Opinion: The responsibility not taken
|Published: 10-30-2023 8:36 AM
John Buttrick lived for 3 months in Jayyous, Palestine as an Accompanier for the World Council of Churches. For 2 years he was Media Coordinator and Communication Strategist for Kairos Palestine. He lives in Concord and can be reached at email@example.com.
Whenever war breaks out the debate about who is responsible quickly follows. Denying responsibility for death and destruction is a mantra in the daily reports of the war between Israel and Hamas and Palestinians. It is a practice that harkens way back in history and in morality tales. I’m reminded of that ancient account in the Christian scriptures when the Roman governor, Pilate, is burdened with the responsibility of ordering the death of Jesus. He “took some water and washed his hands before the crowd, saying, ‘I am innocent of this blood, see to it yourselves.”
Relinquishing responsibility usually means shifting it to someone else. Responsibility involves the ability to influence and control. To give it up is to give up the power and sense of purpose to make a difference. When Israel passes onto Hamas the responsibility for involvement in the war, it gives Hamas the power and renders Israel helpless to do anything but to continue contributing to the horrors of the war. When the United States pledges “unequivocal support” to Israel, and accepts no responsibility as Israel wreaks havoc, death, and destruction on Gaza, the United States forfeits any influence over Israel’s actions.
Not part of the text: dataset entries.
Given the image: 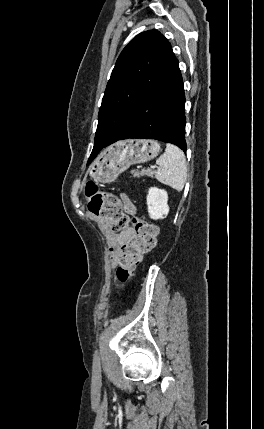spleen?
Segmentation results:
<instances>
[{
	"instance_id": "1",
	"label": "spleen",
	"mask_w": 264,
	"mask_h": 429,
	"mask_svg": "<svg viewBox=\"0 0 264 429\" xmlns=\"http://www.w3.org/2000/svg\"><path fill=\"white\" fill-rule=\"evenodd\" d=\"M156 163L159 165L155 172L156 179L178 192L182 191L187 178V165L183 151L168 143L164 154L156 160Z\"/></svg>"
}]
</instances>
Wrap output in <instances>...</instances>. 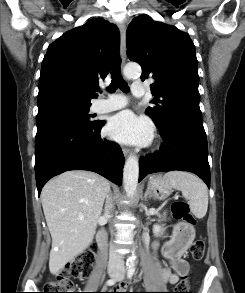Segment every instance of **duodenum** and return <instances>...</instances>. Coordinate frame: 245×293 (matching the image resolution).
I'll return each mask as SVG.
<instances>
[{"mask_svg":"<svg viewBox=\"0 0 245 293\" xmlns=\"http://www.w3.org/2000/svg\"><path fill=\"white\" fill-rule=\"evenodd\" d=\"M106 235H107L106 231L101 230L98 232L97 237H96L97 244L99 246L101 255H104Z\"/></svg>","mask_w":245,"mask_h":293,"instance_id":"410a0bca","label":"duodenum"}]
</instances>
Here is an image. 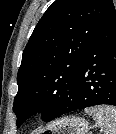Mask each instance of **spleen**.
<instances>
[{
    "label": "spleen",
    "mask_w": 116,
    "mask_h": 134,
    "mask_svg": "<svg viewBox=\"0 0 116 134\" xmlns=\"http://www.w3.org/2000/svg\"><path fill=\"white\" fill-rule=\"evenodd\" d=\"M95 123L104 131V134H116V108L111 106H96L86 108Z\"/></svg>",
    "instance_id": "1"
}]
</instances>
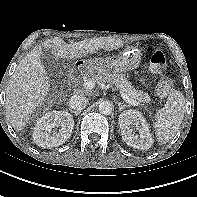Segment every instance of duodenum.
Returning <instances> with one entry per match:
<instances>
[{"instance_id":"1","label":"duodenum","mask_w":197,"mask_h":197,"mask_svg":"<svg viewBox=\"0 0 197 197\" xmlns=\"http://www.w3.org/2000/svg\"><path fill=\"white\" fill-rule=\"evenodd\" d=\"M82 71H83V68H82V67L76 66V67L72 70V72H71V74H70L71 81H72V82H76V81L79 79V77H80Z\"/></svg>"}]
</instances>
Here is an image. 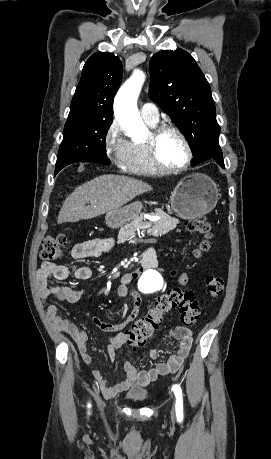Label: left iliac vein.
Returning a JSON list of instances; mask_svg holds the SVG:
<instances>
[{
    "label": "left iliac vein",
    "mask_w": 271,
    "mask_h": 459,
    "mask_svg": "<svg viewBox=\"0 0 271 459\" xmlns=\"http://www.w3.org/2000/svg\"><path fill=\"white\" fill-rule=\"evenodd\" d=\"M171 414H172V416H174L175 415V410H173Z\"/></svg>",
    "instance_id": "4c4485c4"
}]
</instances>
Contributing to the confusion over responsibility, Palestinians are caught in the middle between occupier Israel and militant Hamas. Under the Israeli occupation, they suffer restricted freedom of movement, demolition of houses, destruction of their olive trees, invasion of their homes, and arrest of teens. And without effective representative government, the Palestinian Authority lacks the power to influence belligerent Hamas. Of course, Israel passes on the responsibility for oppressing Palestinians to those who are perceived as a threat to Israel’s security. And Hamas blames Israel for its belligerent attack on Israel. Thus, the circle is complete – Palestinians are surrounded by the U.S. supporting Israel, and by Hamas aggression.
With no responsibility taken, the war between Hamas and Israel is a morass of confusion and helplessness. Sabastian Salicru writes in Psychology Today, “Avoiding responsibility destroys a sense of purpose.” What follows is confusion and a relinquishing of power to a puppeteer. Denying responsibility or putting it onto another, frees the denier from being faulted for its actions. It’s not complicated – anything goes.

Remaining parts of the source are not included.